Fixed Bug: Multiple comparison tests following two-way ANOVA with three or more columns. Fixed in 5.04 and 5.0d.
This bug is in Prism 4 and 5, and has been fixed in 5.04 (Windows) and 5.0d (Mac).
Summary: Following two-way ANOVA, Prism offers some multiple comparisons tests. The bug only occurs when you analyze three or more data set columns. In that case, Prism assigned multiple comparison significance too readily. Some of those comparisons that were labeled with an asterisk should not be. The confidence intervals are correct, and you can use the confidence intervals to correctly assign statistical signficance.
Two columns. Everything works fine.
Multiple comparison tests after two-way ANOVA are most often used when there are exactly two columns. The multiple comparison tests then compare one column vs. the other at each row.
The number of comparisons in the family equals the number of rows. These comparisons are useful, and Prism reports the results correctly Both the confidence intervals and the significance levels properly adjust for multiple comparisons, and the two are consistent with each other. If the confidence interval does not include zero, that difference is statistically significant at the 5% level.
The bug described below only applies to three or more columns.
What is a family of comparisons following two-way ANOVA with three or more columns?

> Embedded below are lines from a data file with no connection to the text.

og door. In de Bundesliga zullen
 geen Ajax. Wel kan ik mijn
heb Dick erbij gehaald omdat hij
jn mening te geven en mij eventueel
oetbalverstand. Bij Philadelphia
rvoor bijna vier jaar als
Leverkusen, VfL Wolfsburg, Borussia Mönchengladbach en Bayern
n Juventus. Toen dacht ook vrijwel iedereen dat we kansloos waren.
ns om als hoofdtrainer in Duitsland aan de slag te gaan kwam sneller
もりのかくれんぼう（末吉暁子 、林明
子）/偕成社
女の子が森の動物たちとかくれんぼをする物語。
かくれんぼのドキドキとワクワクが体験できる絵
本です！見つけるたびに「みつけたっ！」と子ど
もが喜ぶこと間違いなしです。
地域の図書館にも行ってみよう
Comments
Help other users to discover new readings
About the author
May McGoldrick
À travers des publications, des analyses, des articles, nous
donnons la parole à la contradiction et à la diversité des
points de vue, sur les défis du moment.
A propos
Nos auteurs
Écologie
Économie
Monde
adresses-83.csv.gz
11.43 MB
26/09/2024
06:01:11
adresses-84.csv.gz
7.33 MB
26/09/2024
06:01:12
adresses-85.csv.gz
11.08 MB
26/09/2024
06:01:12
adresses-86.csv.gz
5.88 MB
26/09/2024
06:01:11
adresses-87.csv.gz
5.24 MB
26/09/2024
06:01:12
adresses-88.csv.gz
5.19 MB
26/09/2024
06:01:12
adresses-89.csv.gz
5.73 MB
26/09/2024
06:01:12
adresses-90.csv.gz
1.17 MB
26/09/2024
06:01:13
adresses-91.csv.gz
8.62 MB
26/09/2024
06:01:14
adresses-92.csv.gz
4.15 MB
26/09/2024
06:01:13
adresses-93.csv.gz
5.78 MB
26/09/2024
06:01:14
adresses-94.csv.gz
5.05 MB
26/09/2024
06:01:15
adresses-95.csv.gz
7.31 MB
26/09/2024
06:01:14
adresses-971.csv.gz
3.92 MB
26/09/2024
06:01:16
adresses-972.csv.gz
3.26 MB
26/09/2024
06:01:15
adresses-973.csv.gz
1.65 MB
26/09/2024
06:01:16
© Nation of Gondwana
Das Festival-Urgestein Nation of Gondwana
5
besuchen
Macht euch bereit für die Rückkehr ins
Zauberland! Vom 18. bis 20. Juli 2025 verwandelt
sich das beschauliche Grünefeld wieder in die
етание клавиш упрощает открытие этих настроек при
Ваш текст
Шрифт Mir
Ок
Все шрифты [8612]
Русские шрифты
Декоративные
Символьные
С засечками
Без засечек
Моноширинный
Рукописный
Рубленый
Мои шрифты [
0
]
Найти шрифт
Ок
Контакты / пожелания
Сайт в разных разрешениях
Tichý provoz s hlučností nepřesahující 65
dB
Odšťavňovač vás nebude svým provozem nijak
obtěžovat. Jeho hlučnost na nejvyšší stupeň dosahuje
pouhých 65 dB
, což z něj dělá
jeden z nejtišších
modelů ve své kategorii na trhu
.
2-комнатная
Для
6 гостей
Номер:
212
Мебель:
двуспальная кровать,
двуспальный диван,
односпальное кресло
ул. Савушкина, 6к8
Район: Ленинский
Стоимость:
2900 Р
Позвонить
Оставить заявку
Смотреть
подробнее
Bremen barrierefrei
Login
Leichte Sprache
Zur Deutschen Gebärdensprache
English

Prism 4 and 5 only offer two kinds of comparison. Within each row, it can compare each mean to every other mean on that row. Or it can compare every mean to the control mean (usually column A) on that row.
Multiple comparison calculations take into account the entire a family of comparisons, so the 95% confidence level and 5% significance level applies to the entire family. When the family of comparisons is large, it is requires a large difference to be considered statistically significant. Thus it is essential to carefully define the meaning of "family".
How is the family defined when there are three or more rows?Thus there are two possible definitions of a family of comparison:
- The comparisons on each row comprise a family of comparisons. There are as many families as there are rows.
- The family consists of all the comparisons in all the rows. There is only one family of comparisons for the entire ANOVA.
Prism uses the second definition, although we mistakenly wrote that it uses the first definition.
Are multiple comparison tests useful with three or more columns? Not always.
With three or more columns, the multiple comparison tests offered by Prism sometimes -- but not always -- correspond to useful scientific questions. Many investigators wisely skip multiple comparison testing when the two-way ANOVA has three or more data set columns. Before thinking about whether your results have been affected by this bug, first think carefully about whether the multiple comparisons tests are really useful at all.
Confidence intervals have always been correct. The problem is only with significance levels.
Prism reports the multiple comparison results as both confidence intervals and as significance levels. Many find that the confidence intervals are more useful. These have always been correct. There is no bug in the computation of multiple comparison corrected confidence intervals. The 95% confidence level applies to the entire family of intervals, not to each individually.
With three or more columns, Prism used a definition of statistical significance that is too liberal.
Prism (up to 5.03 and 5.0c) computed significance levels incorrectly for multiple comparisons after two-way ANOVA with three or more columns.
When deciding whether a particular difference is statistically significant or not (at a significance level you define), Prism needs to take into account the number of comparisons in the family. It incorrectly used the number of rows (Nrows) in this calculation, instead of the number of comparisons. Tthe bug occurred because with two columns, the number of comparisons is equal to the number of rows. When comparing every mean with every other mean (within each row), the actual number of comparisons is NRows*NCols*(NCols-1)/2. When comparing each mean vs. the control mean for that row, the actual number of comparisons is NRows*(Ncols-1).
Since Prism's adjustment for multiple comparisons is for fewer comparisons than were actually performed, it doesn't correct vigorously enough for multiple comparisons. Thus some of the "statistically significant" conclusions are incorrect, but all of the "not statistically significant" conclusions were correct. Overall, Prism has reported statistically significant results too often when reporting multiple comparisons tests following two-way ANOVA with three or more columns. Some comparisons labeled with a signficance asterisk should not have been so labeled.
Easy work around. How to know when a comparison is truly statistical significant.
Prism has always reported the confidence intervals correctly. So it is easy to tell if a comparison is statistically significant or not. Ignore the P values and asterisks reported by versions of Prism prior to 5.04 and 5.0d for two-way ANOVA multiple comparisons tests with three or more data set columns. Instead, follow these rules:
- If the 95% confidence interval for the difference between two means extends from a negative number to a positive number, and so includes 0.0, then that comparison is not statistically significant, and should not be labeled with an asterisk.
- In contrast, if the 95% confidence interval does not include 0.0, then that comparison is statistically significant, and should be labeled with an asterisk.
Keywords: Bonferroni, post tests